56% Of California Voters Want To Legalize Pot
A new poll finds that a clear majority of California voters want to legalize weed.
The Field Poll released a poll today showing for the first time in its polling history that the majority of California voters—56% to be exact—think legalizing weed is a good idea. Those numbers makes sense given that California voters tend to be a little more pro-legalization than the rest of the country, which also favors legalization by a slim majority.
Medical marijuana, of course, has been legal in California since 1996, but 53.5% of voters in 2010 rejected an initiative that would legalize weed. But the numbers have only improved for advocates over time. Now 47% of voters would want to treat weed like alcohol with age limits and such. In 1969, only 10% of people thought that was a good idea. In 1983, that number those to 28%, In 2010, 46% people were on board.
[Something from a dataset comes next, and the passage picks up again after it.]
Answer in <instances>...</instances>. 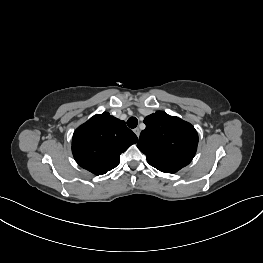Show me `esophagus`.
<instances>
[{"instance_id":"obj_1","label":"esophagus","mask_w":263,"mask_h":263,"mask_svg":"<svg viewBox=\"0 0 263 263\" xmlns=\"http://www.w3.org/2000/svg\"><path fill=\"white\" fill-rule=\"evenodd\" d=\"M133 131H134V133L136 134L137 137L140 136V129L139 128H135Z\"/></svg>"}]
</instances>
Right now 8% support a free-for-all, while 12% of voters think there should be less stringent penalties (though our penalties for having less than an ounce aren't all that strict). 17% of voters like the status quo, while 14% think marijuana laws should be tougher.
The demographics break down mostly how you would expect. More Democrats favor legalization (65%) than Republicans (39%). It's a generational thing as well as an ideological thing. People 18 to 49 years old prefer it more (64%) than people 50 to 64 years old (50%) and much more than people over 65 years old (47%). Coastal counties (60%) prefer it to inland counties (47%). The Bay Area really wants it (70%) and Los Angeles County is mostly cool with it (55%). The more education you have, the more likely you are to be okay with legalization: college graduates support it (64%) while people with a high school education or less aren't so into it (39%).
There's a chance California voters will vote on the issue soon. Already, three ballot measures with an eye toward legalization have been submitted to the California attorney general’s office this year. Lt. Gov. Gavin Newsom announced a panel this October that would study the issue in the hopes of putting a measure on the 2016 ballot, according to the Sacramento Bee.